日本でもグレーンウイスキー単体の製品が認知度を高めてきています。写真は「知多」

 グレーンウイスキーは、原材料に小麦や大麦、トウモロコシといった穀類を使っており、蒸留も連続式蒸留器で行います。シングルモルトウイスキーは大麦のみを使い、単式蒸留器で複数回蒸留します。シングルモルトウイスキーは、濃厚で蒸留所によって味わいが大きく異なるため、ラウドスピリッツと呼ばれます。
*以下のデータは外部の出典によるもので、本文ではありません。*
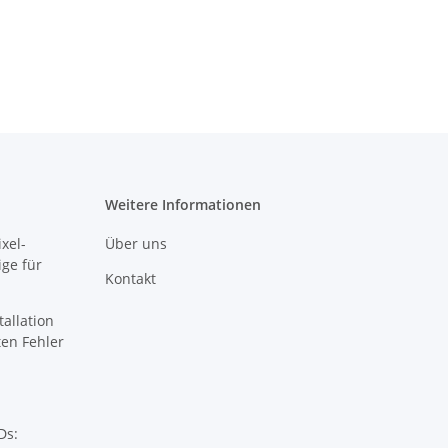
Weitere Informationen
xel-
Über uns
ige für
Kontakt
tallation
sten Fehler
Ds:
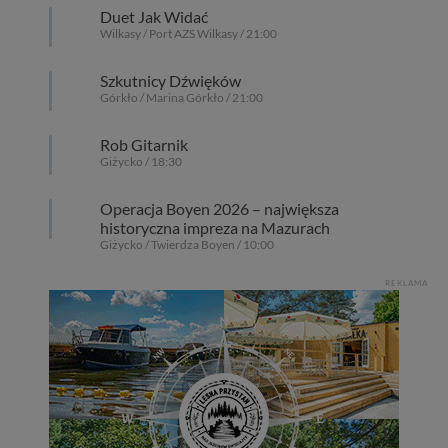
Duet Jak Widać
Wilkasy / Port AZS Wilkasy / 21:00
Szkutnicy Dźwięków
Górkło / Marina Górkło / 21:00
Rob Gitarnik
Giżycko / 18:30
Operacja Boyen 2026 – największa
historyczna impreza na Mazurach
Giżycko / Twierdza Boyen / 10:00
REKLAMA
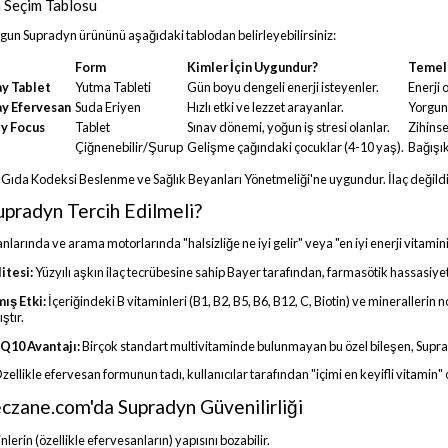
 Seçim Tablosu
ygun Supradyn ürününü aşağıdaki tablodan belirleyebilirsiniz:
Form
Kimler İçin Uygundur?
Temel 
ay Tablet
Yutma Tableti
Gün boyu dengeli enerji isteyenler.
Enerji 
ay Efervesan
Suda Eriyen
Hızlı etki ve lezzet arayanlar.
Yorgunl
y Focus
Tablet
Sınav dönemi, yoğun iş stresi olanlar.
Zihinse
Çiğnenebilir/Şurup
Gelişme çağındaki çocuklar (4-10 yaş).
Bağışık
 Gıda Kodeksi Beslenme ve Sağlık Beyanları Yönetmeliği'ne uygundur. İlaç değildi
upradyn Tercih Edilmeli?
nlarında ve arama motorlarında "halsizliğe ne iyi gelir" veya "en iyi enerji vitami
itesi:
Yüzyılı aşkın ilaç tecrübesine sahip Bayer tarafından, farmasötik hassasiyetle
ış Etki:
İçeriğindeki B vitaminleri (B1, B2, B5, B6, B12, C, Biotin) ve mineraller
ştır.
Q10 Avantajı:
Birçok standart multivitaminde bulunmayan bu özel bileşen, Suprad
zellikle efervesan formunun tadı, kullanıcılar tarafından "içimi en keyifli vitamin" 
czane.com'da Supradyn Güvenilirliği
nlerin (özellikle efervesanların) yapısını bozabilir.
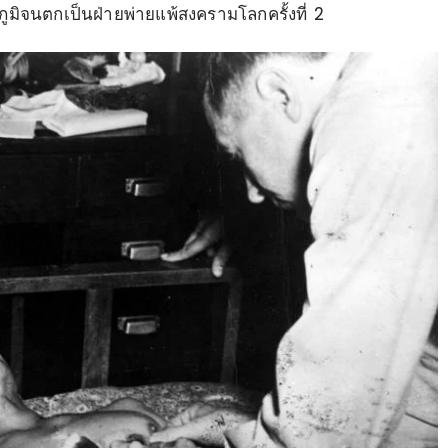
ูมิจนตกเป็นฝ่ายพ่ายแพ้สงครามโลกครั้งที่ 2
それに対して、風味が穏やかなグレーンウイスキーはサイレントスピリッツと呼ばれています。  グレーンウイスキーはバーボンに近いとも言えますが、バーボンはアメリカで作る必要がありますし、トウモロコシを51%以上使う必要があります。熟成も新品のオーク樽を使わなければなりません。基本的には別物と考えてよいでしょう。

原材料だけじゃないシングルモルトとの違いとは?

 蒸留器についても押さえておきましょう。シングルモルトウイスキーを作るときに使われる単式蒸留器は、ポットスチルと呼ばれます。やかんのお化けのような形をした蒸留器の中にもろみを入れて80度くらいに加熱し、水より先に沸騰するアルコール分を取り出して冷却し、液体化させます。このときのアルコール度数は65~70度です。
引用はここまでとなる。